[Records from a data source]
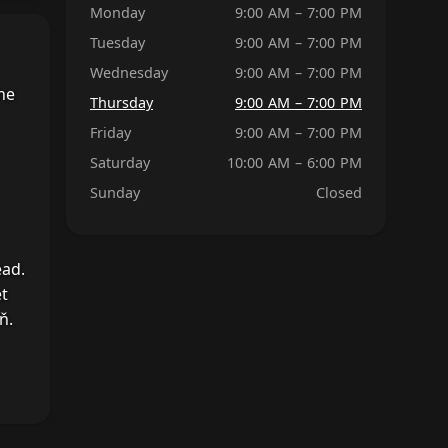
Monday
9:00 AM – 7:00 PM
Tuesday
9:00 AM – 7:00 PM
Wednesday
9:00 AM – 7:00 PM
he
Thursday
9:00 AM – 7:00 PM
Friday
9:00 AM – 7:00 PM
Saturday
10:00 AM – 6:00 PM
Sunday
Closed
ead.
et
ň.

PROBLEM TO WORK ON
Pictures aside, every entry above must be repeated exactly.

SOLUTION BELOW
Monday
9:00 AM – 7:00 PM
Tuesday
9:00 AM – 7:00 PM
Wednesday
9:00 AM – 7:00 PM
he
Thursday
9:00 AM – 7:00 PM
Friday
9:00 AM – 7:00 PM
Saturday
10:00 AM – 6:00 PM
Sunday
Closed
ead.
et
ň.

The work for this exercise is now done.